Academic journal article Journal of Emerging Trends in Economics and Management Sciences

The Impact of Microfinance on Economic Growth in Nigeria

Academic journal article Journal of Emerging Trends in Economics and Management Sciences

The Impact of Microfinance on Economic Growth in Nigeria

Article excerpt

Abstract

This paper examines the impact of microfinance on economic growth in Nigeria. Emphasis is made on the primary role of microfinance institutions in Nigeria which is poverty reduction and small scale enterprise financing. Assets, Deposit Liabilities, Loans & advances microfinance banks were used proxy the activities of microfinance institutions in Nigeria while Gross Domestic Product was used as a proxy for economic growth.

Using secondary data and applying ordinary least square of multiple regressions, it was revealed from the findings that Asset base and deposit liability has an insignificant impact on economic growth while Loan and Advances to the public has a significant impact on economic growth in Nigeria. However, the overall significance of the model shows that the activities of the microfinance banks cannot be overemphasized in the pursuance of a sustained economic growth in Nigeria. It is therefore recommended that the government should create an enabling environment capable of supporting the microfinance banks in microcredit delivery.

Keywords: microfinance, economic growth, loan and advances, microcredit, asset base and deposits.

INTRODUCTION

Over the years, microfinance has emerged as an effective strategy for enhancing economic growth across developing countries. Micro, small and medium enterprises are turning to Microfinance Institutions (MFIs) for an array of financial services. Credit allocation is a powerful instrument to fight poverty, increase productivity, output and enhance economic growth. Access to financial services enable poor households to move from everyday-for-survival to planning for the future, investing in better nutrition, their children's education and health and empowering women socially (Ehigiamusoe, 2005). With the advent of Grammen Bank and other such programs micro-credit obtained a new identity, a new meaning and a place in development literature. It is no more a mere concept; it is now a worldwide movement. Microfinance is acknowledged as one of the prime strategies to achieve the Millennium Development Goals (MDGs).

OVERVIEW OF MICROFINANCE IN NIGERIA

In Nigeria, micro-financing is not a new phenomenon as evidenced by such cultural economic activities as "Esusu", "Adashi", "Otataje", etc, which were practiced to provide funds for producers in our rural and urban communities. What operates at present however is the effort of governments in Nigeria to modernize micro-financing in rural and urban communities to improve the productive capacity of the rural and urban poor, enhance their economic standing which alleviates the level of poverty and enhance economic growth and development in the economy.

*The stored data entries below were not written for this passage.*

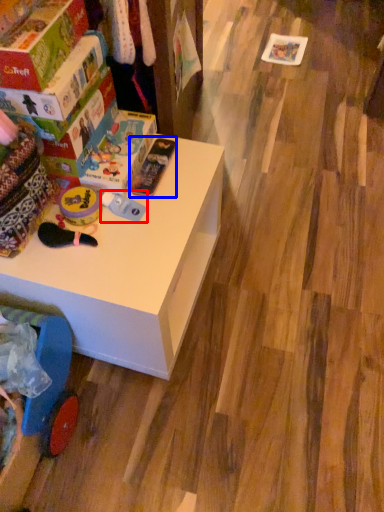 Question: Which object is closer to the camera taking this photo, toy (highlighted by a red box) or toy (highlighted by a blue box)?

Choices:
 (A) toy
 (B) toy

Answer: (A) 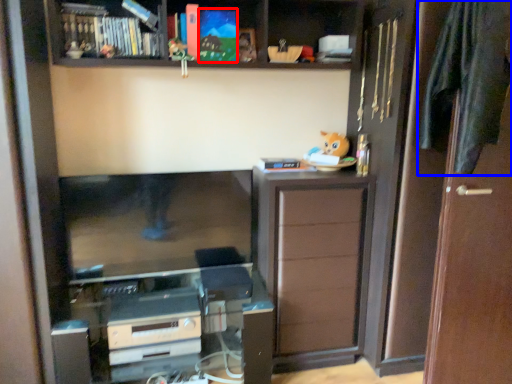 Question: Which point is closer to the camera, book (highlighted by a red box) or clothe (highlighted by a blue box)?

Choices:
 (A) book
 (B) clothe

Answer: (B) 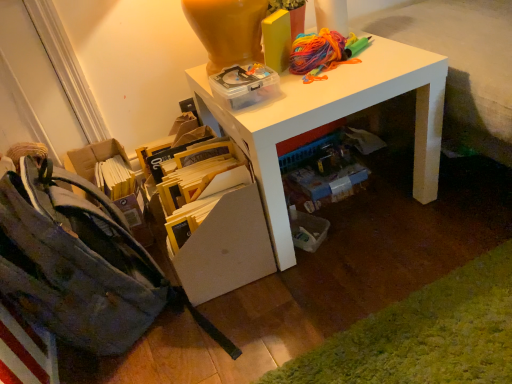 Locate an element on the screen. The width and height of the screenshot is (512, 384). free space in front of white glossy desk at upper center is located at coordinates (369, 292). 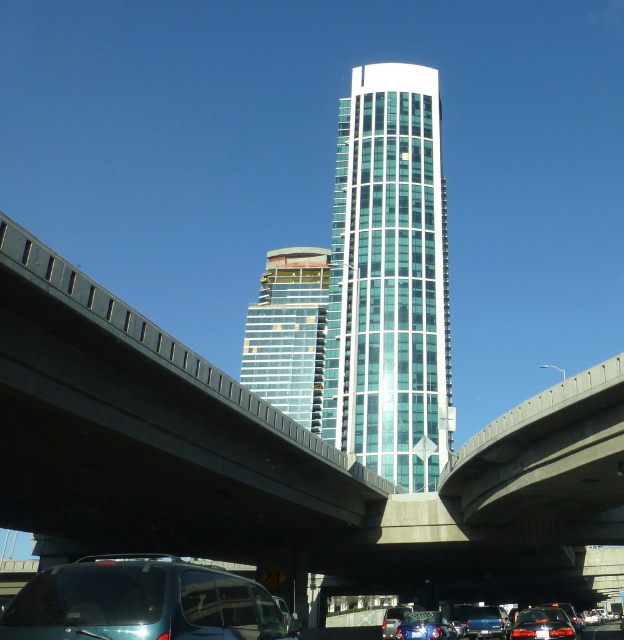 Question: Considering the real-world distances, which object is farthest from the teal glossy minivan at lower left?

Choices:
 (A) metallic silver sedan at lower center
 (B) translucent glass building at center
 (C) concrete bridge at center

Answer: (B)

Question: From the image, what is the correct spatial relationship of translucent glass building at center in relation to matte black sedan at lower center?

Choices:
 (A) above
 (B) below

Answer: (A)

Question: Among these points, which one is nearest to the camera?

Choices:
 (A) (407, 637)
 (B) (69, 634)
 (C) (29, 529)
 (D) (535, 609)

Answer: (B)

Question: Estimate the real-world distances between objects in this image. Which object is farther from the matte black sedan at lower center?

Choices:
 (A) metallic blue van at center
 (B) metallic silver sedan at lower center

Answer: (B)

Question: Does shiny black sedan at lower center come in front of metallic blue van at center?

Choices:
 (A) yes
 (B) no

Answer: (A)

Question: Does concrete bridge at center appear on the right side of transparent glass tower at center?

Choices:
 (A) yes
 (B) no

Answer: (B) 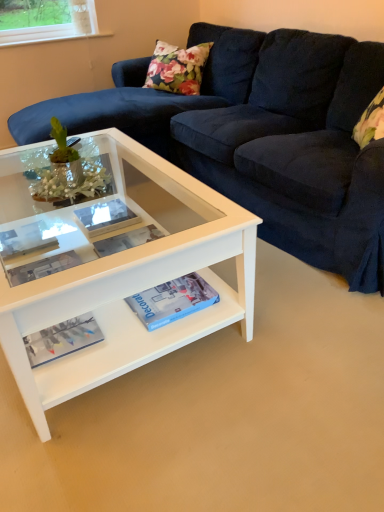 Question: Can you confirm if matte white book at center is taller than matte white paperback book at center, which is counted as the first paperback book, starting from the back?

Choices:
 (A) yes
 (B) no

Answer: (B)

Question: From the image's perspective, does matte white book at center appear higher than matte white paperback book at center, placed as the second paperback book when sorted from right to left?

Choices:
 (A) yes
 (B) no

Answer: (B)

Question: Can we say matte white book at center lies outside matte white paperback book at center, which is counted as the second paperback book, starting from the bottom?

Choices:
 (A) no
 (B) yes

Answer: (B)

Question: Considering the relative sizes of matte white book at center and matte white paperback book at center, which is counted as the first paperback book, starting from the left, in the image provided, is matte white book at center thinner than matte white paperback book at center, which is counted as the first paperback book, starting from the left,?

Choices:
 (A) yes
 (B) no

Answer: (A)

Question: Is matte white book at center aimed at matte white paperback book at center, which is counted as the second paperback book, starting from the bottom?

Choices:
 (A) yes
 (B) no

Answer: (B)

Question: Looking at their shapes, would you say matte blue magazine at lower left is wider or thinner than velvet dark blue couch at center?

Choices:
 (A) wide
 (B) thin

Answer: (B)

Question: From their relative heights in the image, would you say matte blue magazine at lower left is taller or shorter than velvet dark blue couch at center?

Choices:
 (A) short
 (B) tall

Answer: (A)

Question: Is matte blue magazine at lower left bigger or smaller than velvet dark blue couch at center?

Choices:
 (A) big
 (B) small

Answer: (B)

Question: Considering their positions, is matte blue magazine at lower left located in front of or behind velvet dark blue couch at center?

Choices:
 (A) front
 (B) behind

Answer: (B)

Question: Is matte white paperback book at center, which is counted as the second paperback book, starting from the bottom, bigger or smaller than matte white book at center?

Choices:
 (A) big
 (B) small

Answer: (A)

Question: From a real-world perspective, relative to matte white book at center, is matte white paperback book at center, which is counted as the first paperback book, starting from the left, vertically above or below?

Choices:
 (A) above
 (B) below

Answer: (A)

Question: In the image, is matte white paperback book at center, the first paperback book in the top-to-bottom sequence, on the left side or the right side of matte white book at center?

Choices:
 (A) right
 (B) left

Answer: (A)

Question: Choose the correct answer: Is matte white paperback book at center, placed as the 2th paperback book when sorted from front to back, inside matte white book at center or outside it?

Choices:
 (A) inside
 (B) outside

Answer: (B)

Question: Considering the positions of matte blue magazine at lower left and matte white paperback book at center, placed as the 2th paperback book when sorted from front to back, in the image, is matte blue magazine at lower left bigger or smaller than matte white paperback book at center, placed as the 2th paperback book when sorted from front to back,?

Choices:
 (A) small
 (B) big

Answer: (A)

Question: Choose the correct answer: Is matte blue magazine at lower left inside matte white paperback book at center, placed as the second paperback book when sorted from right to left, or outside it?

Choices:
 (A) outside
 (B) inside

Answer: (A) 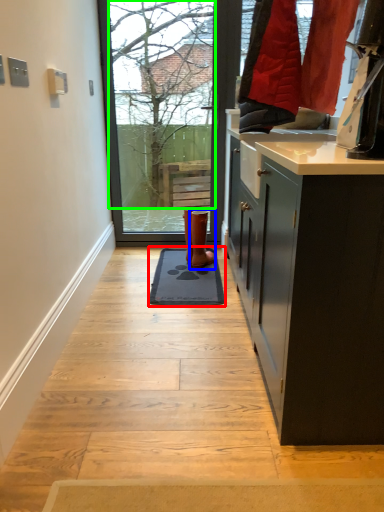 Question: Which object is positioned farthest from doormat (highlighted by a red box)? Select from footwear (highlighted by a blue box) and tree (highlighted by a green box).

Choices:
 (A) footwear
 (B) tree

Answer: (B) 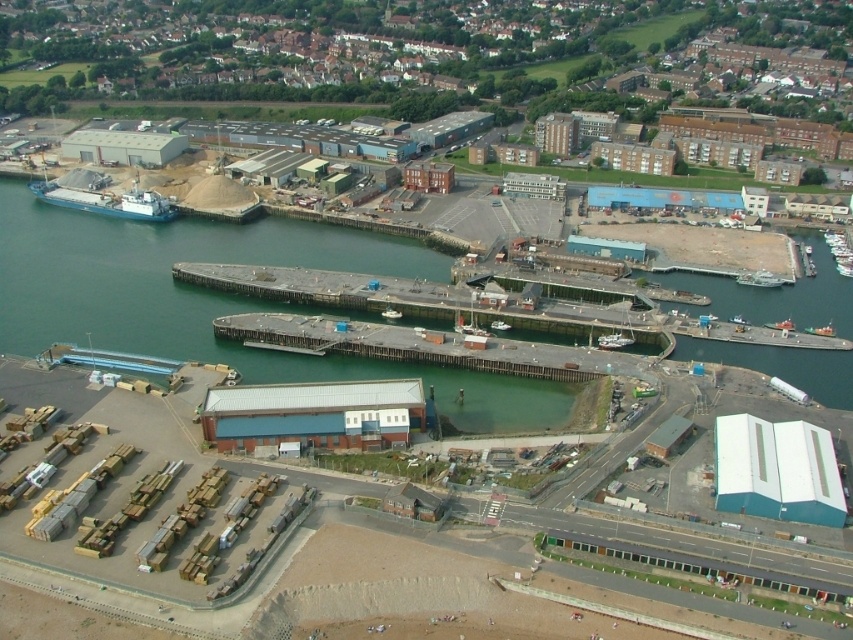 You are a port authority inspector tasked with ensuring that all vessels adhere to size regulations. You observe the green matte cargo ship at center and the white plastic boat at center in the port. Based on their widths, which vessel is wider?

The green matte cargo ship at center is wider than the white plastic boat at center, as its width surpasses that of the white plastic boat at center.

You are a drone operator flying above the industrial port area. You need to determine which of the two points, point (599, 346) or point (491, 321), is closer to your current position. Based on the image, which point is nearer to you?

Point (599, 346) is closer to the camera than point (491, 321), so it is nearer to your current position as a drone operator. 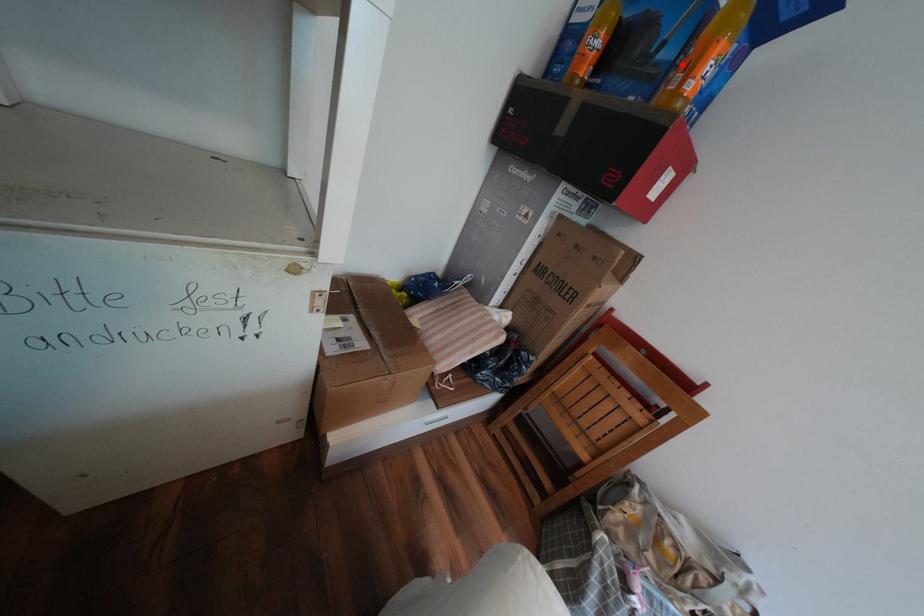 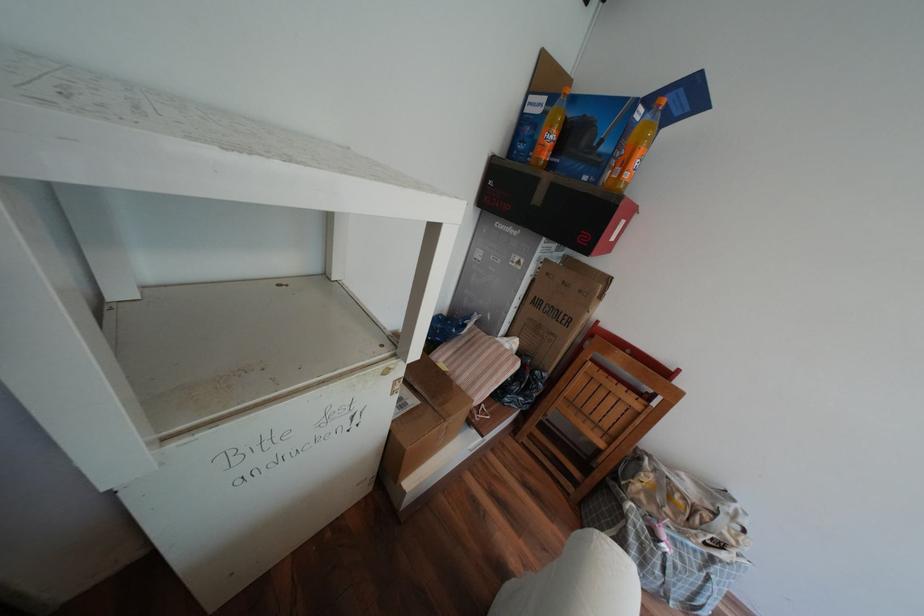 Where in the second image is the point corresponding to the highlighted location from the first image?

(621, 156) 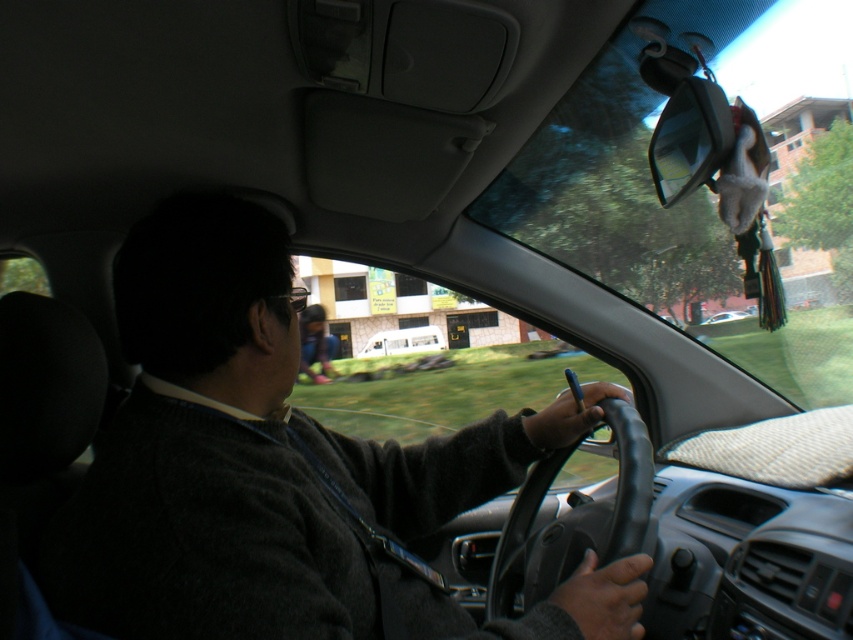 You are a passenger in the car and want to hand the driver a document. The driver is wearing a dark gray sweater at center and holding a black leather steering wheel at center. Which object should you reach towards to place the document so it doesn not fall?

The dark gray sweater at center is positioned on the left side of black leather steering wheel at center. You should place the document on the dark gray sweater at center since it is closer to your side as a passenger.

You are sitting in the passenger seat of the car. You see the matte black shirt at center and the white matte van at center. Which object is closer to you?

The matte black shirt at center is closer to the viewer than the white matte van at center.

You are sitting in the passenger seat of the car and looking out the windshield. There are two points marked on the windshield at coordinates point (317, 308) and point (392, 339). Which point is closer to you?

Point (317, 308) is in front of point (392, 339), so the point closer to you is point (392, 339).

After failed trials in Directorate of Food, Road and Rural Infrastructure (DFRRI), Rural Banking by commercial Banks and even People's Bank programme (1986), the government of the Federal Republic of Nigeria took the bull by the horns by enacting legislation for the establishment of community banks (now microfinance institutions). To complement government efforts, over the years, a lot of NGOs has formally been licensed to operate as micro finance institutions. Some existing NGO microfinance institutions were transformed and Universal Banks were encouraged to engage in microfinance services. Of recent, microfinance banks regulation and supervisory guidelines were inaugurated.

The dismal performance of the conventional finance sectors triggered the advocation of micro financing by policy makers, practitioners, and international organizations as a tool for economic growth. Since its emergence, the number of microfinance institutions around the world has proliferated at a fast pace after the 1970s. Today there are more than 7000 micro - lending organizations providing loans to more than 25 million poor individuals around the globe (Mohammed and Hasan, 2008). The Nigerian microfinance industry has come a long way. It boasts of the entire four well - known models in the industry. …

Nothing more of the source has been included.